À partir de la saison de poulinage, plusieurs sessions d’observation sont étalées sur 7 mois (Tableau 1).
Tableau 1. Constitution des groupes et éléments du protocole.

Un observateur placé entre 5 à 10 mètres des poneys répertorie toutes les interactions entre les individus(Tableau 2) et note quel animal initie l’interaction et qui en est le destinataire. Les poneys sont identifiés individuellement d’après leurs caractéristiques physiques (robe, taille, crins, marques…).
Tableau 2. Les comportements relevés selon le type d’interaction observée.

Ces données sont ensuite analysées pour quantifier les interactions selon leur catégorie et selon les individus impliqués : poulain ou pouliche, étalon, mère ou une autre femelle du groupe. La fréquence des interactions est également mesurée au fil du temps pour déterminer s’il y a des variations selon l’âge des poulains.
Résultats
De façon générale, les poulains adressent aux adultes significativement plus de comportements amicaux (38,9%) et de snapping (38,9 %) que de comportements de jeu (19,2%) ou agonistiques (10,9%), p-value p < 0,001. Les comportements agonistiques sont plus souvent adressés à d’autres poulains.
La cible adulte favorite des poulains est l’étalon, à qui les jeunes adressent plus de comportements amicaux et de jeu qu’aux femelles du groupe (Figure 1).

En retour, l’étalon apparaît plus tolérant envers les jeunes que les femelles du groupe (mère comprise). Quoique rarement, il peut même initier le jeu avec les jeunes mâles (Tableau 3).
Tableau 3. Proportion des comportements agonistiques et amicaux initiés par les différents adultes du groupe envers les poulains (p < 0,001).

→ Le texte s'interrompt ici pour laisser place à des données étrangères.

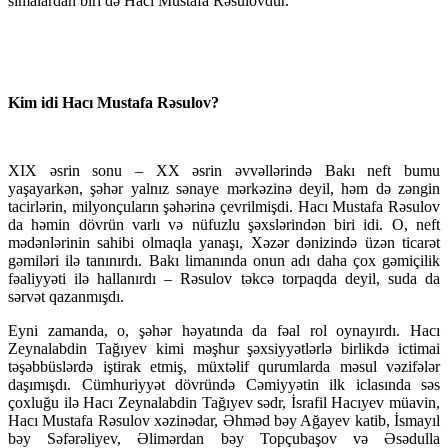
simalardan biri də Hacı Mustafa Rəsulovdur.
Kim idi Hacı Mustafa Rəsulov?
XIX əsrin sonu – XX əsrin əvvəllərində Bakı neft bumu
yaşayarkən, şəhər yalnız sənaye mərkəzinə deyil, həm də zəngin
tacirlərin, milyonçuların şəhərinə çevrilmişdi. Hacı Mustafa Rəsulov
da həmin dövrün varlı və nüfuzlu şəxslərindən biri idi. O, neft
mədənlərinin sahibi olmaqla yanaşı, Xəzər dənizində üzən ticarət
gəmiləri ilə tanınırdı. Bakı limanında onun adı daha çox gəmiçilik
fəaliyyəti ilə hallanırdı – Rəsulov təkcə torpaqda deyil, suda da
sərvət qazanmışdı.
Eyni zamanda, o, şəhər həyatında da fəal rol oynayırdı. Hacı
Zeynalabdin Tağıyev kimi məşhur şəxsiyyətlərlə birlikdə ictimai
təşəbbüslərdə iştirak etmiş, müxtəlif qurumlarda məsul vəzifələr
daşımışdı. Cümhuriyyət dövründə Cəmiyyətin ilk iclasında səs
çoxluğu ilə Hacı Zeynalabdin Tağıyev sədr, İsrafil Hacıyev müavin,
Hacı Mustafa Rəsulov xəzinədar, Əhməd bəy Ağayev katib, İsmayıl
bəy Səfərəliyev, Əlimərdan bəy Topçubaşov və Əsədulla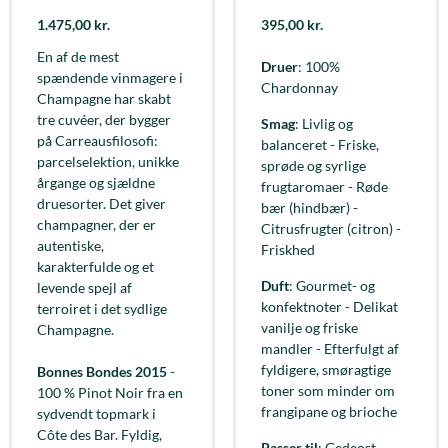
1.475,00
kr.
395,00
kr.
En af de mest
Druer
: 100%
spændende vinmagere i
Chardonnay
Champagne har skabt
tre cuvéer, der bygger
Smag
: Livlig og
på Carreausfilosofi:
balanceret - Friske,
parcelselektion, unikke
sprøde og syrlige
årgange og sjældne
frugtaromaer - Røde
druesorter. Det giver
bær (hindbær) -
champagner, der er
Citrusfrugter (citron) -
autentiske,
Friskhed
karakterfulde og et
Duft
: Gourmet- og
levende spejl af
konfektnoter - Delikat
terroiret i det sydlige
vanilje og friske
Champagne.
mandler - Efterfulgt af
fyldigere, smøragtige
Bonnes Bondes 2015
-
toner som minder om
100 % Pinot Noir fra en
frangipane og brioche
sydvendt topmark i
Côte des Bar. Fyldig,
Passer til
: Gedeost -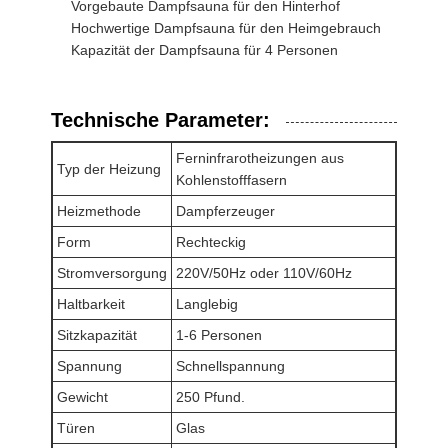
Vorgebaute Dampfsauna für den Hinterhof
Hochwertige Dampfsauna für den Heimgebrauch
Saunazubehör
Kapazität der Dampfsauna für 4 Personen
Büromöbel
Technische Parameter:
tragbare Klimaanlage
Ferninfrarotheizungen aus
AC-Fensterabdichtungs-Set
Typ der Heizung
Kohlenstofffasern
Heizmethode
Dampferzeuger
Form
Rechteckig
Stromversorgung
220V/50Hz oder 110V/60Hz
Haltbarkeit
Langlebig
Sitzkapazität
1-6 Personen
Spannung
Schnellspannung
Gewicht
250 Pfund.
Türen
Glas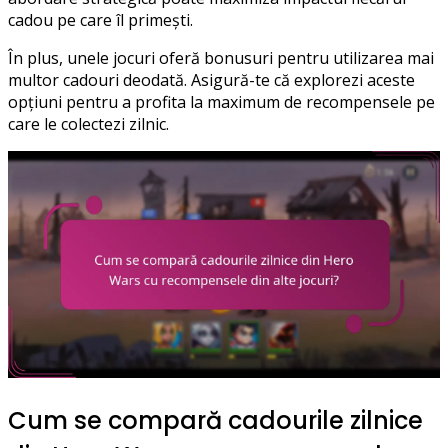
cadou pe care îl primești.
În plus, unele jocuri oferă bonusuri pentru utilizarea mai
multor cadouri deodată. Asigură-te că explorezi aceste
opțiuni pentru a profita la maximum de recompensele pe
care le colectezi zilnic.
Cum se compară cadourile zilnice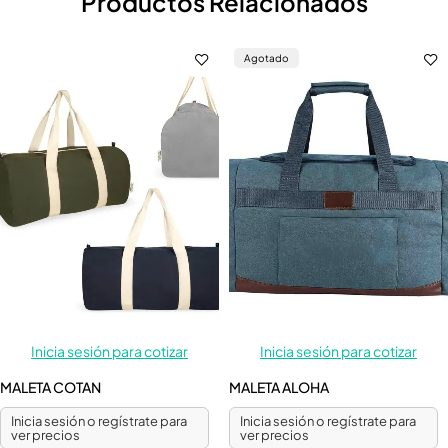
Productos Relacionados
Agotado
Inicia sesión para cotizar
Inicia sesión para cotizar
MALETA COTAN
MALETA ALOHA
Inicia sesión o regístrate para
Inicia sesión o regístrate para
ver precios
ver precios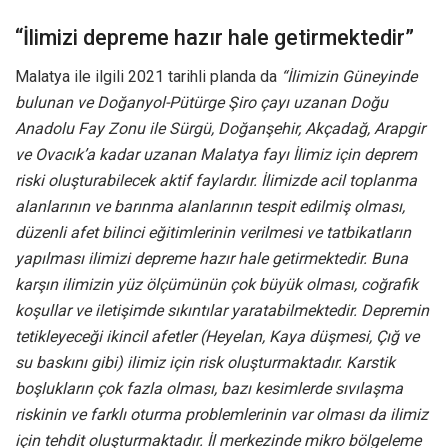
“İlimizi depreme hazır hale getirmektedir”
Malatya ile ilgili 2021 tarihli planda da
“İlimizin Güneyinde
bulunan ve Doğanyol-Pütürge Şiro çayı uzanan Doğu
Anadolu Fay Zonu ile Sürgü, Doğanşehir, Akçadağ, Arapgir
ve Ovacık’a kadar uzanan Malatya fayı İlimiz için deprem
riski oluşturabilecek aktif faylardır. İlimizde acil toplanma
alanlarının ve barınma alanlarının tespit edilmiş olması,
düzenli afet bilinci eğitimlerinin verilmesi ve tatbikatların
yapılması ilimizi depreme hazır hale getirmektedir. Buna
karşın ilimizin yüz ölçümünün çok büyük olması, coğrafik
koşullar ve iletişimde sıkıntılar yaratabilmektedir. Depremin
tetikleyeceği ikincil afetler (Heyelan, Kaya düşmesi, Çığ ve
su baskını gibi) ilimiz için risk oluşturmaktadır. Karstik
boşlukların çok fazla olması, bazı kesimlerde sıvılaşma
riskinin ve farklı oturma problemlerinin var olması da ilimiz
için tehdit oluşturmaktadır. İl merkezinde mikro bölgeleme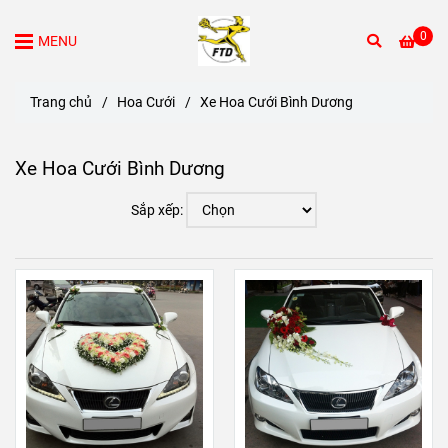
0
MENU
Trang chủ
/
Hoa Cưới
/
Xe Hoa Cưới Bình Dương
Xe Hoa Cưới Bình Dương
Sắp xếp: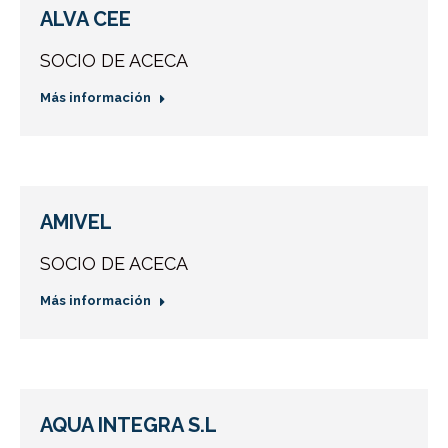
ALVA CEE
SOCIO DE ACECA
Más información
AMIVEL
SOCIO DE ACECA
Más información
AQUA INTEGRA S.L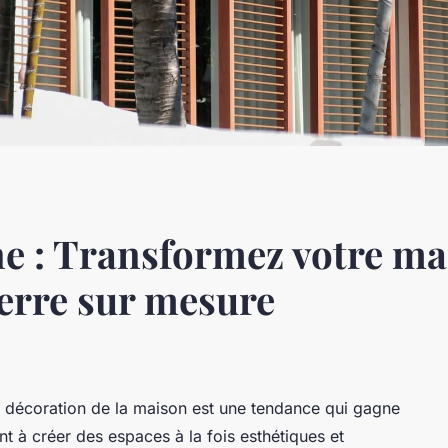
e : Transformez votre ma
erre sur mesure
 décoration de la maison est une tendance qui gagne
nt à créer des espaces à la fois esthétiques et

Toutefois, les mères et l’étalon sont moins agressifs et plus amicaux envers les pouliches qu’envers les poulains (p < 0, 002).La fréquence des interactions sociales entre un poulain et les adultes évoluent dans le temps : elle augmente jusqu’à ses deux mois environ puis se réduit progressivement jusqu’à ses 6 mois.
Discussion
Cette étude est la première recherche complexe s’intéressant aux liens entre l’étalon et ses poulains tout en tenant compte de l’ensemble des individus du groupe familial.
Le fait que les mères et les autres juments repoussent les sollicitations des poulains pourrait expliquer l’intérêt des jeunes envers l’étalon qui, à l’inverse des femelles, interagit de façon plus tolérante avec eux. L’étalon semble faire figure de modèle social particulièrement pour les jeunes mâles.
Bien entendu, il faut replacer l’étude dans son contexte : un milieu sans risque de prédation, sans compétition d’autres mâles célibataires et avec seulement deux groupes familiaux observés. D’autres études sont donc nécessaires pour comprendre l’importance de la présence de l’étalon dans les premiers mois de vie des jeunes, que ce soit en milieu sauvage ou domestique. Enfin, dans les groupes de chevaux participant à des projets de réintroduction en milieu naturel, il apparaît primordial particulièrement pour les jeunes mâles de bénéficier de la présence de leur père pour apprendre à devenir de jeunes adultes compétitifs dans leur vie future.